- Material provided -
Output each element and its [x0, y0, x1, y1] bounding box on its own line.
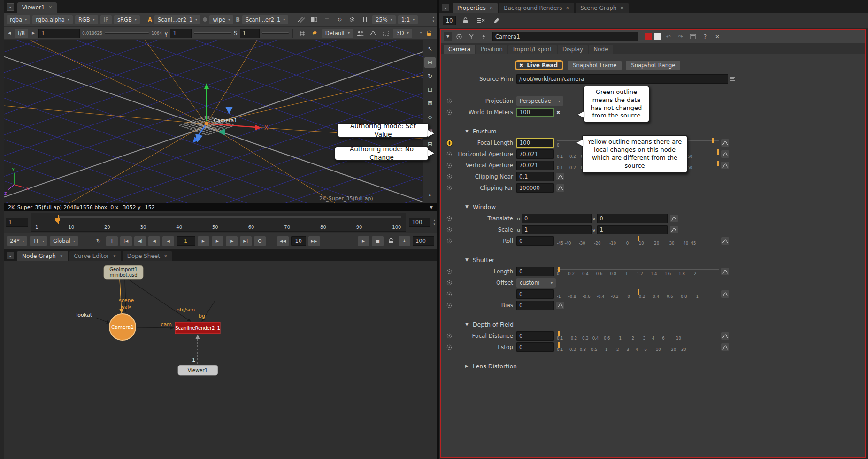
guides-icon[interactable] — [297, 29, 307, 38]
timeline-expand-icon[interactable]: ▴▾ — [433, 219, 435, 226]
source-prim-input[interactable] — [516, 74, 728, 84]
projection-dropdown[interactable]: Perspective — [516, 96, 563, 106]
translate-v-input[interactable] — [597, 214, 668, 223]
a-input-dropdown[interactable]: Scanl...er2_1 — [154, 15, 200, 24]
range-out-input[interactable] — [409, 218, 430, 227]
frame-ruler[interactable]: 1102030405060708090100 — [31, 213, 406, 232]
render-export-icon[interactable]: ↓ — [399, 236, 410, 246]
saturation-input[interactable] — [240, 29, 260, 38]
snapshot-frame-button[interactable]: Snapshot Frame — [568, 61, 622, 70]
status-dropdown-icon[interactable]: ▼ — [430, 205, 433, 210]
shutter-custom-offset-slider[interactable]: -1 -0.8 -0.6 -0.4 -0.2 0 0.2 0.4 0.6 0.8… — [557, 289, 719, 299]
authoring-mode-icon[interactable] — [446, 185, 453, 191]
authoring-mode-icon[interactable] — [446, 268, 453, 275]
scale-v-input[interactable] — [597, 225, 668, 234]
skew-tool-icon[interactable]: ⊠ — [424, 98, 436, 109]
layer-dropdown[interactable]: rgba — [7, 15, 30, 24]
range-in-input[interactable] — [6, 218, 28, 227]
loop-mode-icon[interactable]: ↻ — [93, 236, 104, 246]
lens-distortion-section-header[interactable]: ▶ Lens Distortion — [441, 362, 737, 370]
fps-dropdown[interactable]: 24* — [7, 236, 27, 246]
lock-panels-icon[interactable] — [460, 16, 470, 25]
tab-node[interactable]: Node — [589, 45, 613, 54]
input-process-button[interactable]: IP — [100, 15, 112, 24]
scale-tool-icon[interactable]: ⊡ — [424, 85, 436, 95]
gamma-input[interactable] — [170, 29, 192, 38]
focal-distance-input[interactable] — [516, 331, 554, 341]
focal-distance-slider[interactable]: 0.1 0.2 0.3 0.4 0.6 1 2 3 4 6 10 — [557, 331, 719, 341]
authoring-mode-icon[interactable] — [446, 215, 453, 222]
display-lut-dropdown[interactable]: Default — [322, 29, 353, 38]
tab-scene-graph[interactable]: Scene Graph✕ — [576, 3, 629, 13]
animation-curve-button[interactable] — [556, 302, 564, 309]
animation-curve-button[interactable] — [721, 162, 729, 169]
alpha-layer-dropdown[interactable]: rgba.alpha — [32, 15, 73, 24]
center-in-dag-icon[interactable] — [454, 32, 464, 41]
snapshot-range-button[interactable]: Snapshot Range — [626, 61, 680, 70]
live-read-checkbox[interactable]: ✖ Live Read — [515, 60, 563, 70]
range-mode-dropdown[interactable]: Global — [50, 236, 78, 246]
shutter-custom-offset-input[interactable] — [516, 289, 554, 299]
shutter-section-header[interactable]: ▼ Shutter — [441, 256, 737, 264]
gain-slider[interactable] — [105, 32, 149, 34]
tab-close-icon[interactable]: ✕ — [60, 254, 63, 258]
tab-background-renders[interactable]: Background Renders✕ — [499, 3, 574, 13]
tab-close-icon[interactable]: ✕ — [164, 254, 168, 258]
jump-forward-button[interactable]: ▶▶ — [308, 236, 320, 246]
next-keyframe-button[interactable]: |▶ — [226, 236, 238, 246]
node-graph[interactable]: scene axis lookat obj/scn bg cam 1 GeoIm… — [4, 261, 437, 459]
tab-curve-editor[interactable]: Curve Editor✕ — [69, 251, 121, 261]
b-input-dropdown[interactable]: Scanl...er2_1 — [242, 15, 288, 24]
node-camera1[interactable]: Camera1 — [108, 313, 137, 341]
jump-back-button[interactable]: ◀◀ — [277, 236, 289, 246]
tab-camera[interactable]: Camera — [444, 45, 475, 54]
authoring-mode-icon[interactable] — [446, 173, 453, 180]
float-panel-icon[interactable] — [688, 32, 698, 41]
tab-close-icon[interactable]: ✕ — [48, 5, 52, 10]
roll-input[interactable] — [516, 236, 554, 246]
play-backward-button[interactable]: ◀ — [162, 236, 174, 246]
current-frame-input[interactable] — [177, 236, 195, 246]
edge-lookat[interactable] — [96, 318, 110, 323]
roi-dashed-box-icon[interactable] — [381, 29, 391, 38]
edge-cam[interactable] — [137, 327, 174, 328]
goto-end-button[interactable]: ▶| — [240, 236, 252, 246]
authoring-mode-icon[interactable] — [446, 98, 453, 104]
authoring-mode-icon[interactable] — [446, 291, 453, 297]
play-forward-button[interactable]: ▶ — [198, 236, 209, 246]
playhead[interactable] — [58, 215, 59, 224]
animation-curve-button[interactable] — [556, 173, 564, 180]
fstop-input[interactable] — [516, 342, 554, 352]
edge-objscn[interactable] — [128, 279, 191, 321]
shutter-length-slider[interactable]: 0 0.2 0.4 0.6 0.8 1 1.2 1.4 1.6 1.8 2 — [557, 266, 719, 277]
animation-curve-button[interactable] — [670, 215, 678, 222]
shutter-length-input[interactable] — [516, 267, 554, 276]
render-settings-icon[interactable] — [347, 15, 357, 24]
help-icon[interactable]: ? — [700, 32, 710, 41]
fstop-slider[interactable]: 0.1 0.2 0.3 0.5 1 2 3 4 6 10 20 30 — [557, 342, 719, 352]
pane-menu-icon[interactable]: ▪ — [442, 4, 449, 11]
authoring-mode-icon[interactable] — [446, 238, 453, 244]
3d-viewport[interactable]: X Camera1 Y x z 2K_Super_35(full-ap) — [4, 40, 423, 203]
tab-dope-sheet[interactable]: Dope Sheet✕ — [123, 251, 172, 261]
tab-import-export[interactable]: Import/Export — [508, 45, 557, 54]
b-buffer-label[interactable]: B — [236, 16, 240, 23]
max-panels-input[interactable] — [443, 16, 456, 25]
animation-curve-button[interactable] — [721, 150, 729, 158]
stop-render-icon[interactable]: ■ — [372, 236, 384, 246]
wipe-mode-dropdown[interactable]: wipe — [209, 15, 233, 24]
scenegraph-browse-icon[interactable] — [728, 74, 737, 84]
step-forward-button[interactable]: ▶ — [212, 236, 223, 246]
view-mode-3d-dropdown[interactable]: 3D — [393, 29, 412, 38]
flipbook-icon[interactable]: ▶ — [358, 236, 369, 246]
step-back-button[interactable]: ◀ — [148, 236, 160, 246]
clipping-near-input[interactable] — [516, 172, 554, 181]
stack-mode-icon[interactable]: ≡ — [322, 15, 332, 24]
animation-curve-button[interactable] — [721, 139, 729, 147]
roll-slider[interactable]: -45 -40 -30 -20 -10 0 10 20 30 40 45 — [557, 236, 719, 246]
curve-overlay-icon[interactable] — [368, 29, 378, 38]
goto-start-button[interactable]: |◀ — [120, 236, 132, 246]
animation-curve-button[interactable] — [721, 290, 729, 298]
clipping-far-input[interactable] — [516, 183, 554, 193]
authoring-no-change-icon[interactable] — [446, 151, 453, 157]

- Assignment -
Set the listing down verbatim, excluding pictures.

- Response to this task -
Output each element and its [x0, y0, x1, y1] bounding box on its own line.
guides-icon[interactable] — [297, 29, 307, 38]
timeline-expand-icon[interactable]: ▴▾ — [433, 219, 435, 226]
source-prim-input[interactable] — [516, 74, 728, 84]
projection-dropdown[interactable]: Perspective — [516, 96, 563, 106]
translate-v-input[interactable] — [597, 214, 668, 223]
a-input-dropdown[interactable]: Scanl...er2_1 — [154, 15, 200, 24]
range-out-input[interactable] — [409, 218, 430, 227]
frame-ruler[interactable]: 1102030405060708090100 — [31, 213, 406, 232]
render-export-icon[interactable]: ↓ — [399, 236, 410, 246]
saturation-input[interactable] — [240, 29, 260, 38]
snapshot-frame-button[interactable]: Snapshot Frame — [568, 61, 622, 70]
status-dropdown-icon[interactable]: ▼ — [430, 205, 433, 210]
shutter-custom-offset-slider[interactable]: -1 -0.8 -0.6 -0.4 -0.2 0 0.2 0.4 0.6 0.8… — [557, 289, 719, 299]
authoring-mode-icon[interactable] — [446, 185, 453, 191]
authoring-mode-icon[interactable] — [446, 268, 453, 275]
scale-v-input[interactable] — [597, 225, 668, 234]
skew-tool-icon[interactable]: ⊠ — [424, 98, 436, 109]
layer-dropdown[interactable]: rgba — [7, 15, 30, 24]
range-in-input[interactable] — [6, 218, 28, 227]
loop-mode-icon[interactable]: ↻ — [93, 236, 104, 246]
lens-distortion-section-header[interactable]: ▶ Lens Distortion — [441, 362, 737, 370]
fps-dropdown[interactable]: 24* — [7, 236, 27, 246]
lock-panels-icon[interactable] — [460, 16, 470, 25]
tab-node[interactable]: Node — [589, 45, 613, 54]
input-process-button[interactable]: IP — [100, 15, 112, 24]
scale-tool-icon[interactable]: ⊡ — [424, 85, 436, 95]
gamma-input[interactable] — [170, 29, 192, 38]
focal-distance-input[interactable] — [516, 331, 554, 341]
focal-distance-slider[interactable]: 0.1 0.2 0.3 0.4 0.6 1 2 3 4 6 10 — [557, 331, 719, 341]
authoring-mode-icon[interactable] — [446, 215, 453, 222]
display-lut-dropdown[interactable]: Default — [322, 29, 353, 38]
tab-scene-graph[interactable]: Scene Graph✕ — [576, 3, 629, 13]
animation-curve-button[interactable] — [556, 302, 564, 309]
animation-curve-button[interactable] — [721, 162, 729, 169]
alpha-layer-dropdown[interactable]: rgba.alpha — [32, 15, 73, 24]
center-in-dag-icon[interactable] — [454, 32, 464, 41]
snapshot-range-button[interactable]: Snapshot Range — [626, 61, 680, 70]
live-read-checkbox[interactable]: ✖ Live Read — [515, 60, 563, 70]
range-mode-dropdown[interactable]: Global — [50, 236, 78, 246]
shutter-custom-offset-input[interactable] — [516, 289, 554, 299]
shutter-section-header[interactable]: ▼ Shutter — [441, 256, 737, 264]
gain-slider[interactable] — [105, 32, 149, 34]
tab-close-icon[interactable]: ✕ — [60, 254, 63, 258]
tab-background-renders[interactable]: Background Renders✕ — [499, 3, 574, 13]
tab-close-icon[interactable]: ✕ — [164, 254, 168, 258]
jump-forward-button[interactable]: ▶▶ — [308, 236, 320, 246]
next-keyframe-button[interactable]: |▶ — [226, 236, 238, 246]
node-graph[interactable]: scene axis lookat obj/scn bg cam 1 GeoIm… — [4, 261, 437, 459]
tab-curve-editor[interactable]: Curve Editor✕ — [69, 251, 121, 261]
b-input-dropdown[interactable]: Scanl...er2_1 — [242, 15, 288, 24]
node-camera1[interactable]: Camera1 — [108, 313, 137, 341]
jump-back-button[interactable]: ◀◀ — [277, 236, 289, 246]
tab-camera[interactable]: Camera — [444, 45, 475, 54]
authoring-mode-icon[interactable] — [446, 173, 453, 180]
float-panel-icon[interactable] — [688, 32, 698, 41]
tab-close-icon[interactable]: ✕ — [48, 5, 52, 10]
roll-input[interactable] — [516, 236, 554, 246]
play-backward-button[interactable]: ◀ — [162, 236, 174, 246]
current-frame-input[interactable] — [177, 236, 195, 246]
edge-lookat[interactable] — [96, 318, 110, 323]
roi-dashed-box-icon[interactable] — [381, 29, 391, 38]
edge-cam[interactable] — [137, 327, 174, 328]
goto-end-button[interactable]: ▶| — [240, 236, 252, 246]
authoring-mode-icon[interactable] — [446, 98, 453, 104]
authoring-mode-icon[interactable] — [446, 291, 453, 297]
play-forward-button[interactable]: ▶ — [198, 236, 209, 246]
playhead[interactable] — [58, 215, 59, 224]
animation-curve-button[interactable] — [556, 173, 564, 180]
fstop-input[interactable] — [516, 342, 554, 352]
edge-objscn[interactable] — [128, 279, 191, 321]
shutter-length-slider[interactable]: 0 0.2 0.4 0.6 0.8 1 1.2 1.4 1.6 1.8 2 — [557, 266, 719, 277]
animation-curve-button[interactable] — [670, 215, 678, 222]
shutter-length-input[interactable] — [516, 267, 554, 276]
render-settings-icon[interactable] — [347, 15, 357, 24]
help-icon[interactable]: ? — [700, 32, 710, 41]
fstop-slider[interactable]: 0.1 0.2 0.3 0.5 1 2 3 4 6 10 20 30 — [557, 342, 719, 352]
pane-menu-icon[interactable]: ▪ — [442, 4, 449, 11]
authoring-mode-icon[interactable] — [446, 238, 453, 244]
3d-viewport[interactable]: X Camera1 Y x z 2K_Super_35(full-ap) — [4, 40, 423, 203]
tab-dope-sheet[interactable]: Dope Sheet✕ — [123, 251, 172, 261]
tab-import-export[interactable]: Import/Export — [508, 45, 557, 54]
b-buffer-label[interactable]: B — [236, 16, 240, 23]
max-panels-input[interactable] — [443, 16, 456, 25]
animation-curve-button[interactable] — [721, 150, 729, 158]
stop-render-icon[interactable]: ■ — [372, 236, 384, 246]
wipe-mode-dropdown[interactable]: wipe — [209, 15, 233, 24]
scenegraph-browse-icon[interactable] — [728, 74, 737, 84]
step-forward-button[interactable]: ▶ — [212, 236, 223, 246]
view-mode-3d-dropdown[interactable]: 3D — [393, 29, 412, 38]
flipbook-icon[interactable]: ▶ — [358, 236, 369, 246]
step-back-button[interactable]: ◀ — [148, 236, 160, 246]
clipping-near-input[interactable] — [516, 172, 554, 181]
stack-mode-icon[interactable]: ≡ — [322, 15, 332, 24]
animation-curve-button[interactable] — [721, 139, 729, 147]
roll-slider[interactable]: -45 -40 -30 -20 -10 0 10 20 30 40 45 — [557, 236, 719, 246]
curve-overlay-icon[interactable] — [368, 29, 378, 38]
goto-start-button[interactable]: |◀ — [120, 236, 132, 246]
animation-curve-button[interactable] — [721, 290, 729, 298]
clipping-far-input[interactable] — [516, 183, 554, 193]
authoring-no-change-icon[interactable] — [446, 151, 453, 157]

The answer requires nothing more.